Newscoma Has Moved
Wednesday, November 22, 2006
  Ask Not ... I was born in 1965, two years after John F. Kennedy was assassinated in Dallas. I've seen the film footage of the shooting more times than I can remember or really have wanted to see. My mother, up until the day she died talked about John F. Kennedy with such reverence and with tears in her eyes and she, although a very shy, quiet woman, would be asked by me and my sister to tell us about how she felt. Her shyness put to the side, she would talk about the feelings she had when Kennedy was elected, and the horror she felt the day he was shot. We would listen and we believed her because her words were brutally honest and she was our mother and this meant so much to her, so thus, it meant a lot to us. She was devastated. She believed in his message of hope. And although I'm not one of those people who watches the Kennedys with bated breath treating them as if they are American royalty (which I do not believe), I have read many things on what Pres. Kennedy did. In my office, I have a copy of his inauguration speech hanging on the wall, which I believe is one of the most powerful political writings of the last century. And he spoke about unity. He spoke of the choices and responsibilites of the average citizen in defining their roles in the governmental process. And he was dangerous enough to some people as he was struck down as a young man with much more to do. Was he perfect? No. Was he what nation needed at the time of his presidency? Yes. These words are quite frank and simple. I leave you with this, on the anniversary of his assassination. Words written as he took office before the innocence and the assassinations of Kennedy, his brother Bobby, and Martin Luther King dropped our nation to its knees:
Now the trumpet summons us again -- not as a call to bear arms, though arms we need -- not as a call to battle, though embattled we are -- but a call to bear the burden of a long twilight struggle, year in and year out, "rejoicing in hope; patient in tribulation," a struggle against the common enemies of man: tyranny, poverty, disease, and war itself.

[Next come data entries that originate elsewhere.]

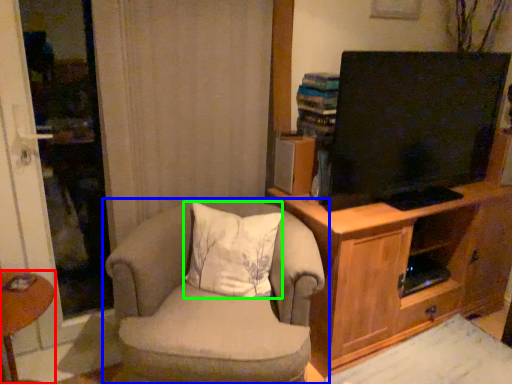 Question: Considering the real-world distances, which object is closest to desk (highlighted by a red box)? chair (highlighted by a blue box) or pillow (highlighted by a green box).

Choices:
 (A) chair
 (B) pillow

Answer: (A) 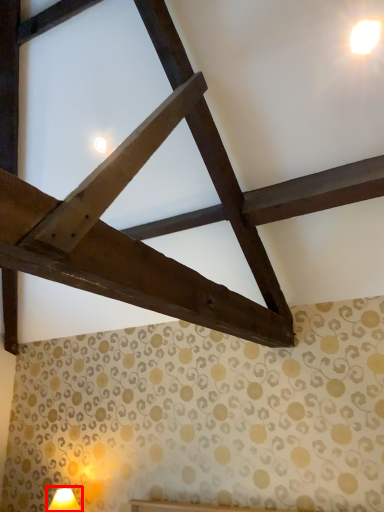 Question: From the image's perspective, considering the relative positions of table lamp (annotated by the red box) and light in the image provided, where is table lamp (annotated by the red box) located with respect to the staircase?

Choices:
 (A) below
 (B) above

Answer: (A) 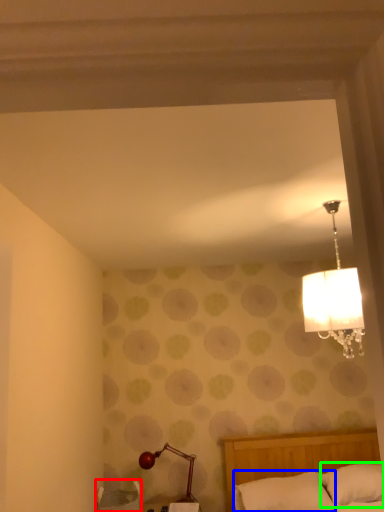 Question: Based on their relative distances, which object is farther from furniture (highlighted by a red box)? Choose from pillow (highlighted by a blue box) and pillow (highlighted by a green box).

Choices:
 (A) pillow
 (B) pillow

Answer: (B) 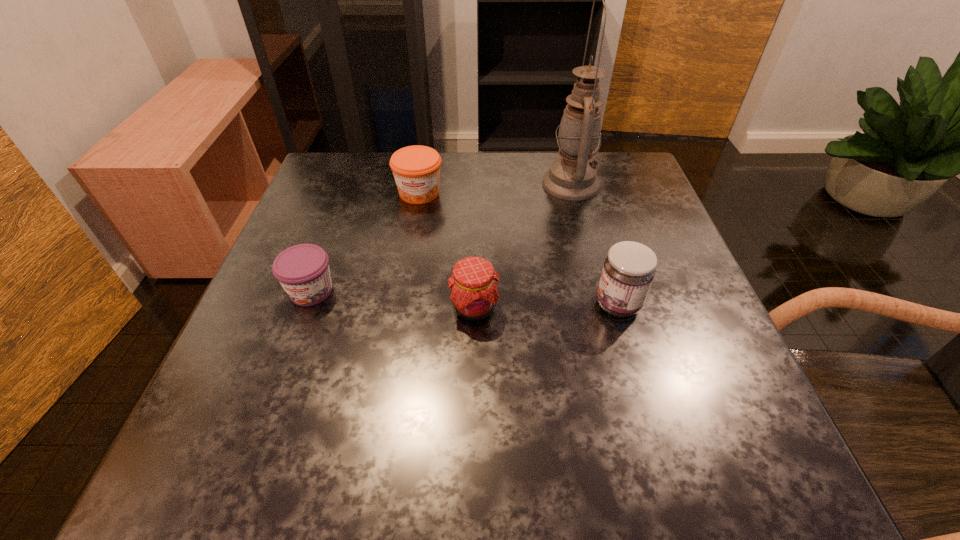 Select which jam is the fourth closest to the tallest object. Please provide its 2D coordinates. Your answer should be formatted as a tuple, i.e. [(x, y)], where the tuple contains the x and y coordinates of a point satisfying the conditions above.

[(303, 271)]

Locate an element on the screen. The height and width of the screenshot is (540, 960). free location that satisfies the following two spatial constraints: 1. on the front label of the second jam from left to right; 2. on the left side of the third object from left to right is located at coordinates (399, 308).

You are a GUI agent. You are given a task and a screenshot of the screen. Output one action in this format:
    pyautogui.click(x=<x>, y=<y>)
    Task: Click on the blank space that satisfies the following two spatial constraints: 1. on the front label of the second jam from right to left; 2. on the right side of the leftmost object
    Image resolution: width=960 pixels, height=540 pixels.
    Given the screenshot: What is the action you would take?
    pyautogui.click(x=305, y=308)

Can we forge against these enemies a grand and global alliance, North and South, East and West, that can assure a more fruitful life for all mankind? Will you join in that historic effort? In the long history of the world, only a few generations have been granted the role of defending freedom in its hour of maximum danger. I do not shrink from this responsibility -- I welcome it. I do not believe that any of us would exchange places with any other people or any other generation. The energy, the faith, the devotion which we bring to this endeavor will light our country and all who serve it. And the glow from that fire can truly light the world. And so, my fellow Americans, ask not what your country can do for you; ask what you can do for your country. My fellow citizens of the world, ask not what America will do for you, but what together we can do for the freedom of man.

I am really glad you posted this. I noticed Knoxviews also has a post about it. There can't be enough posts about this dubious anniversary!

Thank you.
So well written, thank you!

Ever since a child, learning about him and his brother and MLK, I always felt robbed of what our country could have been. I wonder what was so dangerous about the idea of a better life for most, a more peaceful world, and true economic sensibility that it took less than a decade to assasinate the leaders of such a movement for these and many more ideals... and how we have never gotten back that momentum is truly sad.